RE: The aggregates and intention

Posts: 1665 Join Date: 5/18/10 Recent Posts
Tommy M:
From listening to some mindboggling Rob Burbea talks on dependent origination/cessation and the dependent part of dependent origination makes time look like it's only a concept (because you can infinitely slice time, so no time) and all time really is is a bunch of particles pushing against each other. Because there is no dividing line between moments of time (because one conceptual moment must touch another one) it makes dependent origination (which is often taught in a linear way) seem time dependent which it must not be.

Dependent origination is synonymous with emptiness, not cessation. Take time, linearity and particles out of the equation completely, they are only concepts (mental fabrications) and cannot be found in direct sensate experience other than via mental imputation; the apparent linearity of experience which leads to the conceptualization of "time" is entirely implied.

Understanding dependent origination/emptiness is understanding that no 'thing' actually exists, all we can ever experience are the six streams of sense consciousness which we conceptualize as seeing, hearing, etc.


Yes I see what you mean. Cessation = All consciousness blinks out. Emptiness = Realization that no self is found.
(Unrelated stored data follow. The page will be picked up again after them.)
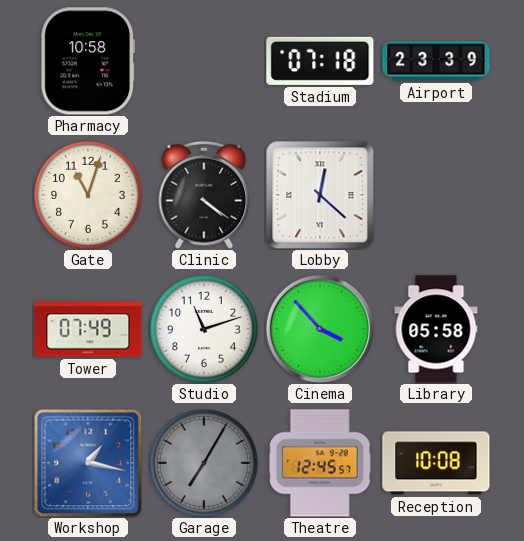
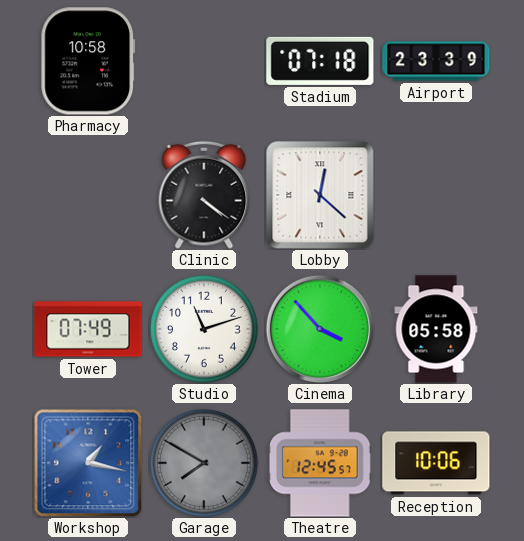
Gate: 11:03 -> none
Garage: 7:05 -> 7:50
Reception: 10:08 -> 10:06
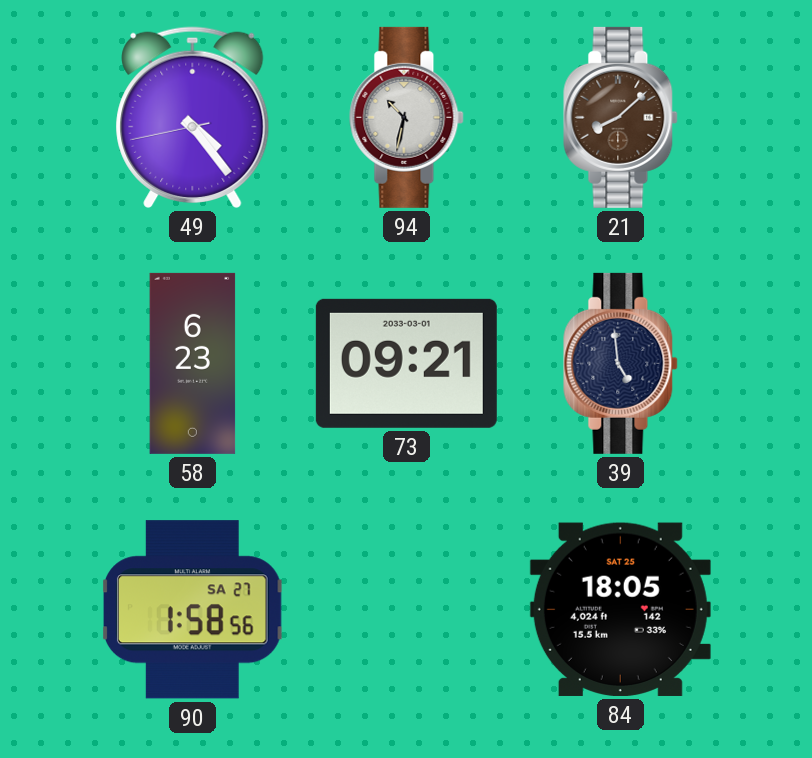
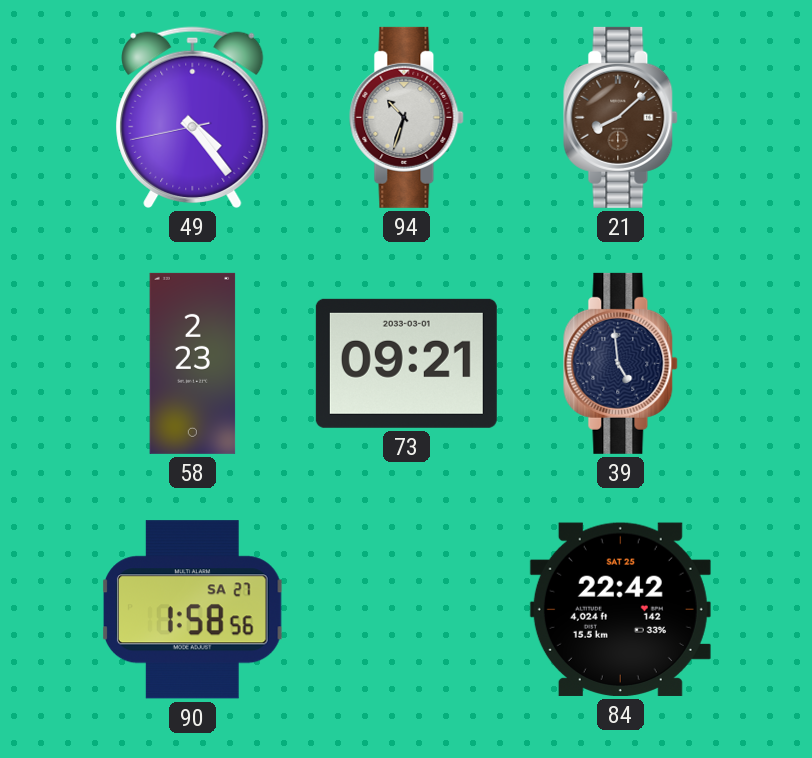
94: 10:32 -> 10:33
58: 6:23 -> 2:23
84: 18:05 -> 22:42
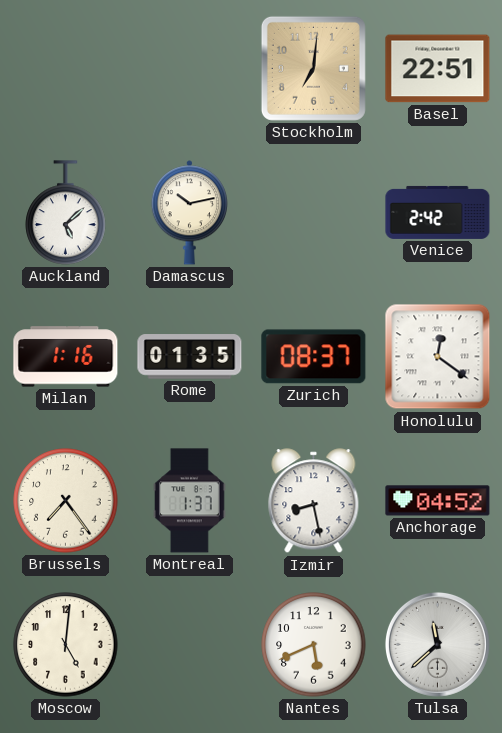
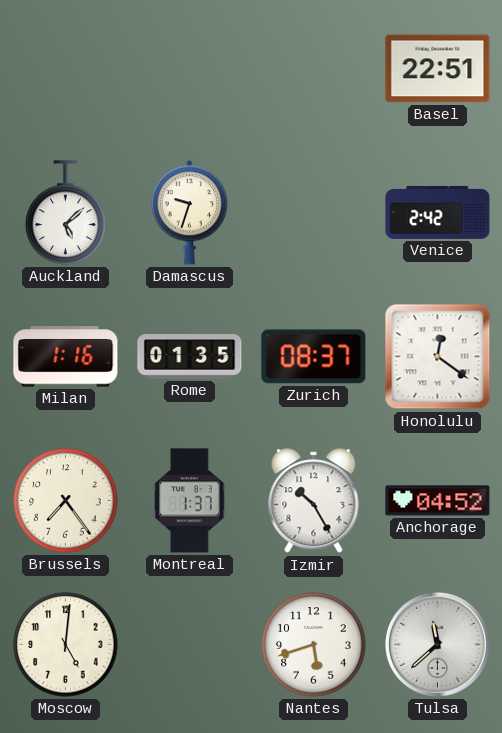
Stockholm: 7:01 -> none
Damascus: 10:13 -> 9:33
Izmir: 8:28 -> 10:25
Nantes: 5:41 -> 5:42
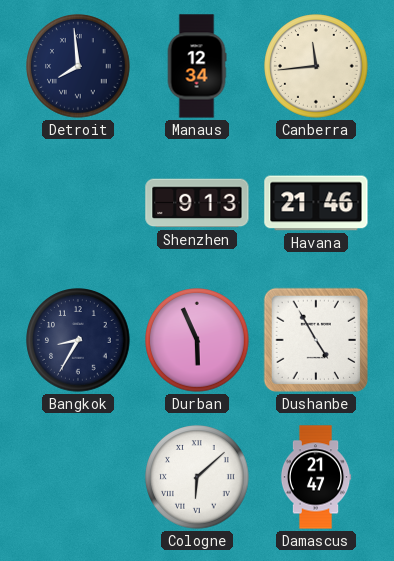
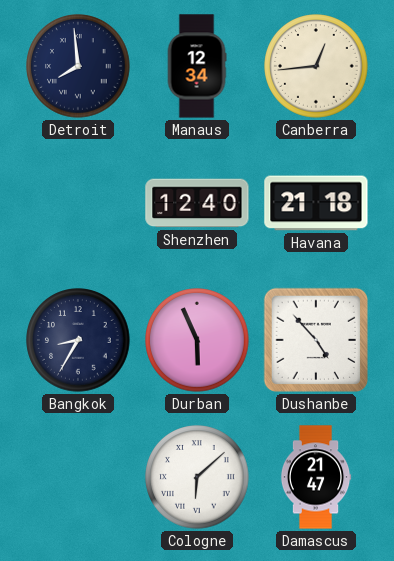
Canberra: 11:44 -> 12:44
Shenzhen: 9:13 -> 12:40
Havana: 21:46 -> 21:18
Dushanbe: 4:55 -> 4:53
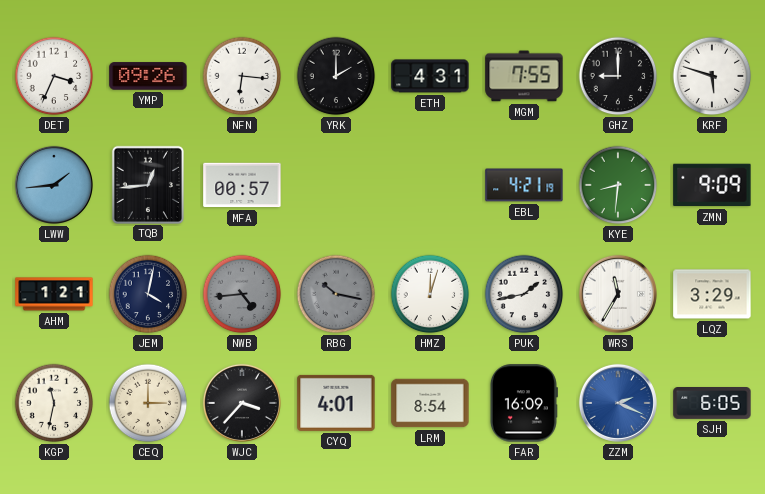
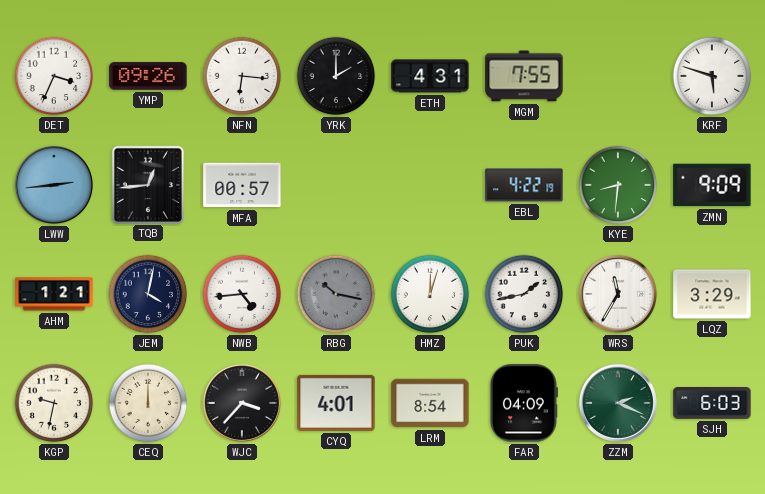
GHZ: 9:00 -> none
LWW: 1:44 -> 2:44
EBL: 4:21 -> 4:22
NWB dial: grey -> white
KGP: 11:32 -> 9:32
CEQ: 3:00 -> 12:00
FAR: 16:09 -> 04:09
ZZM dial: blue -> green
SJH: 6:05 -> 6:03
I listened again to Burbea's talk and typed down some quick notes:

As we cling less, perceptions fade. When there is less delusion and identification the experiences begin to fade. Disidentify the intention to pay attention and with consciousness. Disidentify with awareness. Use Samadhi and metta to soften the fear of letting go. Samadhi helps to fade consciousness. We need to see the fading of self, thing, time collapse over and over again. The understanding feeds the experience and the experience feeds the understanding. Consciousness = knowing. Consciousness has to fade. When there is no clinging there is nothing for consciousness to lean on. When we have no concepts of self, object, and time this trinity dissolves. The unfabricated is the middle path between hedonism and nihlism. There is no language there so adding words to it won't do it justice.


Now looking at the Shikantanza instructions I can see sort of what the Zen types are aiming at but knowing this helps to see how the realization of emptiness helps to reduce clinging which aids in reaching cessation.